Re: [PATCH 2/4]: powerpc/cell spidernet low watermark patch.

From: Linas Vepstas
Date: Fri Aug 18 2006 - 18:43:52 EST

On Fri, Aug 18, 2006 at 02:25:13PM -0700, David Miller wrote:
> From: linas@xxxxxxxxxxxxxx (Linas Vepstas)
> Date: Fri, 18 Aug 2006 14:23:56 -0500
> > On Thu, Aug 17, 2006 at 01:43:40AM +0200, Benjamin Herrenschmidt wrote:
> > >
> > > Sounds good (without actually looking at the code though :), that was a
> > > long required improvement to that driver. Also, we should probably look
> > > into using NAPI polling for tx completion queue as well, no ?
> >
> > Just for a lark, I tried using NAPI polling, while disabling all TX
> > interrupts. Performance was a disaster: 8Mbits/sec, fom which I conclude
> > that the tcp ack packets do not flow back fast enough to allw reliance
> > on NAPI polling for transmit.
> The idea is to use NAPI polling with TX interrupts disabled.

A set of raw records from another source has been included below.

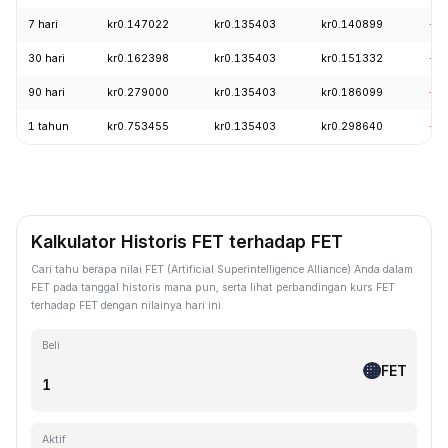
7 hari
kr0.147022
kr0.135403
kr0.140899
-3.
30 hari
kr0.162398
kr0.135403
kr0.151332
-1
90 hari
kr0.279000
kr0.135403
kr0.186099
-3
1 tahun
kr0.753455
kr0.135403
kr0.298640
-8
Kalkulator Historis FET terhadap FET
Cari tahu berapa nilai FET (Artificial Superintelligence Alliance) Anda dalam
FET pada tanggal historis mana pun, serta lihat perbandingan kurs FET
terhadap FET dengan nilainya hari ini.
Beli
FET
Aktif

The idea of a low-watermark mark interrupt is that there are *zero*
interrupts, as long as the kernel keeps feeding packets to the device.

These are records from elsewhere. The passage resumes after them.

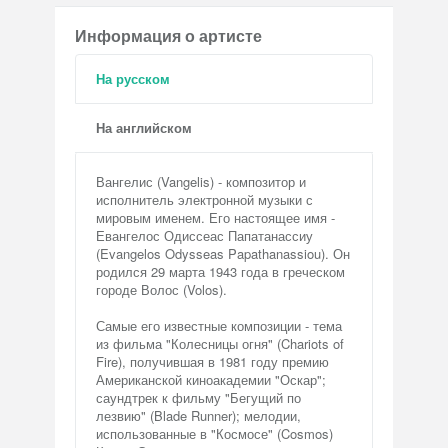
Информация о артисте
На русском
На английском
Вангелис (Vangelis) - композитор и
исполнитель электронной музыки с
мировым именем. Его настоящее имя -
Евангелос Одиссеас Папатанассиу
(Evangelos Odysseas Papathanassiou). Он
родился 29 марта 1943 года в греческом
городе Волос (Volos).
Самые его известные композиции - тема
из фильма "Колесницы огня" (Chariots of
Fire), получившая в 1981 году премию
Американской киноакадемии "Оскар";
саундтрек к фильму "Бегущий по
лезвию" (Blade Runner); мелодии,
использованные в "Космосе" (Cosmos)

In my last email to you, I attached a real-life vmstat trace
showing exactly zero interrupts over a two minute period.

However, the zero-interrupt scenario only occurs if the kernel
is actually feeding packets to the driver. If the socket beffers
are small, then the app blocks, the kernel is idle, and there
are not enough tcp ack packets coming back the other way to
actually get the NAPI polling to keep the adapter fed.

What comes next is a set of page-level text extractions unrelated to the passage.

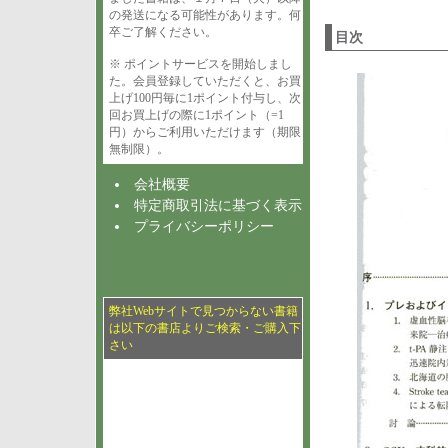
の発送になる可能性があります。何
卒ご了解ください。
目次
※ ポイントサービスを開始しまし
た。会員登録していただくと、お買
上げ100円毎に1ポイント付与し、次
回お買上げの際に1ポイント（=1
円）からご利用いただけます（期限
無制限）。
会社概要
特定商取引法に基づく表示
プライバシーポリシー
弊社Webサイトで見つからない書籍
は以下の書店よりご検索・ご購入下
さい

> We're not saying to use the RX interrupt as the trigger for
> RX and TX work. Rather, either of RX or TX interrupt will
> schedule the NAPI poll.

And, for a lark, this is exactly what I did. Just to see.
Because there are so few ack packets, there are very few
RX interrupts -- not enough to get NAPI to actually keep
the device busy.

I'm somewhat disoriened from this conversation. Its presumably
clear that low-watermark mechanisms are superior to NAPI.
>From what I gather, NAPI was invented to deal with cheap
or low-function hardware; it adds nothing to this particular
situation. Why are we talking about this?